From 2017 to 2020 inclusive, 43% of those who applied for an Associate Professorship were promoted (29/68), with roughly a fifth of the men and women who applied being successful (13/68 women V 15/68 men: Table 3). The proportion of women promoted to Associate Professor, with the exception of 2017, exceeded that in the senior lecturer pool (Table 1). The gains for woman were more marked and consistent after 2018, and placed the Case Study University close to the national average (Table 1). This change coincided with improved transparency, including a scoring system and making public the composition of the promotions panel. The number, gender and discipline of applicants at the various stages and ultimately of those promoted was not provided; nor were the applications of successful candidates made available; nor data on appeals.
Gender quotas based on a flexible cascade model are in the Gender Action Plan (2019), but are not explicitly referred to in the promotional documentation. This could be to avoid criticism (Agócs, 1997: 55). However, an explicit, transparent cascade policy could encourage female applicants and prevent slippage (although it may have the opposite effect in highly feminized professions).
Legacy issues such as the requirement to have reached the top of the senior lecturer (SL) salary scale before applying for an Associate Professorship on the regular track was not removed by the end of the scheme (February 2020) although this was recognized as an issue in 2014; listed for action in 2017 (Athena SWAN application, 2017: 44) and reappeared in the 2019 Gender Equality Action Plan.

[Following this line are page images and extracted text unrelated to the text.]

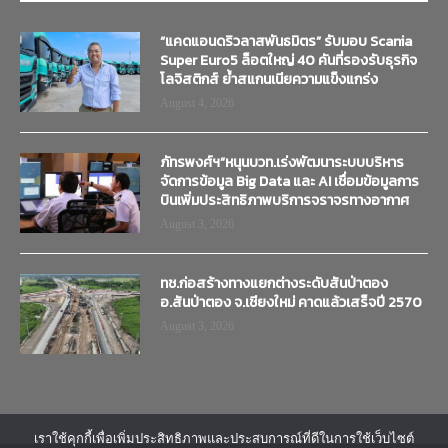
“แคดแอนดริวลาสพันธมิตร” รับมอบ Scania
Super Euro5 ล็อตใหญ่ 40 คันที่รองรับธุรกิจ
โลจิสติกส์ ย้ำสแกนเนียความแข็งแกร่ง
August 4, 2026
ภัทรพงศ์ฯ”หนุนบวท.เร่งพัฒนาระบบบริหาร
จัดการข้อมูล Big Data และ AI เชื่อมข้อมูลการ
บินเพิ่มประสิทธิภาพบริการจราจรทางอากาศ
August 3, 2026
ทช.ก่อสร้างทางแยกต่างระดับสันป่าตอง
อ.สันป่าตอง จ.เชียงใหม่ คาดแล้วเสร็จปี 2570
August 3, 2026
เราใช้คุกกี้เพื่อเพิ่มประสิทธิภาพและประสบการณ์ที่ดีในการใช้เว็บไซต์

The ongoing gap in men and women’s “chances” suggests that transparency alone (even with the background existence of the cascade model) is not sufficient (van den Brink et al., 2010).
Discussion of Stages of Resistance
The aim of this article is to undertake a feminist critique of procedures and processes for internal promotion to the equivalent of Associate Professor level in one Irish university in order to provide insights into institutionalized resistance (Agócs, 1997). As stated previously, Agócs (1997: 48) identifies a sequence of four stages of resistance: denial of the need for change; refusal to accept responsibility for dealing with that change; refusal to implement change, and actions to dismantle change.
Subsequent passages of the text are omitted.